Tuttavia non è detto che questa sia l'unica soluzione prospettata, potendo venire in considerazione l'istituto dell'accessione, di cui all'art. 938 c.c..
Questa norma infatti dispone che se nella costruzione di un edificio si occupa in buona fede una porzione di fondo attiguo, e il proprietario di questo non fa opposizione entro tre mesi dal giorno in cui ebbe inizio la costruzione, il giudice, tenuto conto delle circostanze, può attribuire al costruttore la proprietà dell'edificio e del suo occupato.
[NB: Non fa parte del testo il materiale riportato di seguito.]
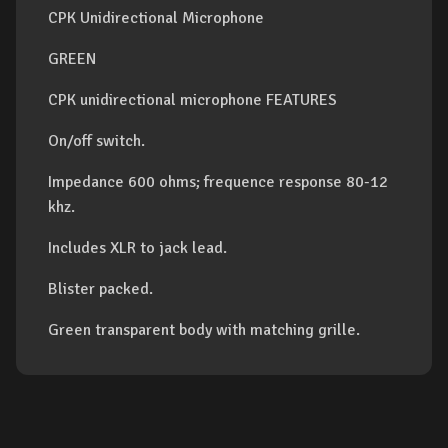
CPK Unidirectional Microphone
GREEN
CPK unidirectional microphone FEATURES
On/off switch.
Impedance 600 ohms; frequence response 80-12
khz.
Includes XLR to jack lead.
Blister packed.
Green transparent body with matching grille.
In questo caso, prosegue la norma, il costruttore tenuto a pagare al proprietario del suolo il doppio del valore della superficie occupata, oltre all'eventuale risarcimento del danno.
Come si vede, si tratta di una disposizione che è chiamata a regolare le ipotesi di sconfinamento involontario ed in buona fede nell'altrui proprietà, e che attribuisce a colui che ha compiuto lo sconfinamento, la proprietà del suolo occupato ove il proprietario del fondo attiguo non si opponga entro tre mesi dall'occupazione.
Applicando questo istituto al caso sottoposto al nostro esame, l'acquirente aggiudicatario potrebbe chiedere ed ottenere, in un ordinario giudizio di cognizione, l'accertamento dei presupposti di operatività di questa norma e quindi ottenere una sentenza che trasferisca in suo favore l'area restante.
Chiaramente, l'alternativa è quella di abbattere il manufatto abusivo chiedendo, eventualmente attraverso un'azione giudiziale ove il confinante dovesse rifiutarsi in via bonaria, di accedere al fondo per il tempo strettamente necessario alla esecuzione dell'intervento di demolizione.